Modern Monetary Theory and The Trans Agenda (Essay)

By Nia Cola

To be trans today is to be treated as a political agent at all times, but afforded no  substantive political agency. Everything you do is scrutinized, as your right to exist remains under constant review. In response, trans liberation means actualizing authentic ways of being, without waiting for the sovereign judgment of cis society. The question of how to achieve this will always be open-ended and multi-faceted. Whatever our focus, however, trans liberation requires a gender framework that expands the present bounds of possibility, in excess of the limited forms of life that have been previously afforded space. Modern Monetary Theory (MMT) gives us just that framework. 

MMT allows space for limitless social rearticulation through public spending and employment. In positing money as an infinite public resource, MMT provides a viable counter-narrative to dominant theories of “commodity money,” which account for human differences as economic costs and potential liabilities when it comes to building a mass political base.
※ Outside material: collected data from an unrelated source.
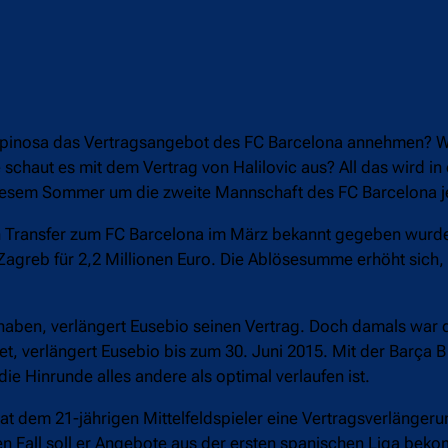
vier Espinosa das Vertragsangebot des FC Barcelona annehmen?
chaut es mit dem Vertrag von Halilovic aus? All das wird in 
esem Sommer um die zweite Mannschaft des FC Barcelona jed
en Transfer zum FC Barcelona im März bekannt gegeben wurde
greb für 2,2 Millionen Euro. Die Ablösesumme erhöht sich, fa
haben, verlängert Eusebio seinen Vertrag. Doch damals war d
et, verlängert Eusebio bis zum 30. Juni 2015. Mit der Barça B 
ie Hinrunde alles andere als optimal verlaufen ist.
t dem 21-jährigen Mittelfeldspieler eine Vertragsverlänger
en Fall soll er Angebote aus der ersten spanischen Liga be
And while the prevailing economics casts money as an unproductive and symbolic veil over finite resources, MMT’s insistence on money’s active role in directing production allows us to see the affordance of difference as a policy variable. MMT also serves as a powerful analogue for the trans struggle against what could be called “sound gender” ideology—the assertion of a strictly material gender reality that the introduction of new pronouns can only debase. 

Grounded in such materialist reductionism, the stigmatization of trans people is implicit in the hegemonic gender binary system, which is part and parcel of colonial systems of knowledge and control. The patriarchal family, as an “independent” driver of social reproduction, stands in for the Western nation-state’s self image as necessarily profit-seeking and extractive. And Western anxieties about queer and trans forms of life allegedly “replacing” traditional lifestyles are in some ways a projection of the West’s own justification for settler-colonialism, whereby the existence of colonizers required the genocidal “replacement” of indigenous populations.

The sweeping social identities that Western thought derives from the ideology of biological dimorphism, however, are by no means universal. Despite sexual dimorphism, not all cultures have held to a strictly binary view of gender. There are, in fact, many ways for sexual reproduction to be folded into social reproduction, and so the supposedly “practical” and “material” bases of gender identity are in fact socially constructed and essentially contestable. What is more, because the archetypal reproductive household is socially constructed, the very fact of trans existence holds open space for rearticulation and reconfiguration. Trans existence, in other words, belies the falseness of cis society’s claims about itself. If trans existence is so destabilizing, what we’re dealing with are the symptoms of repressed truths about gender—namely, that there are no fixed truths. 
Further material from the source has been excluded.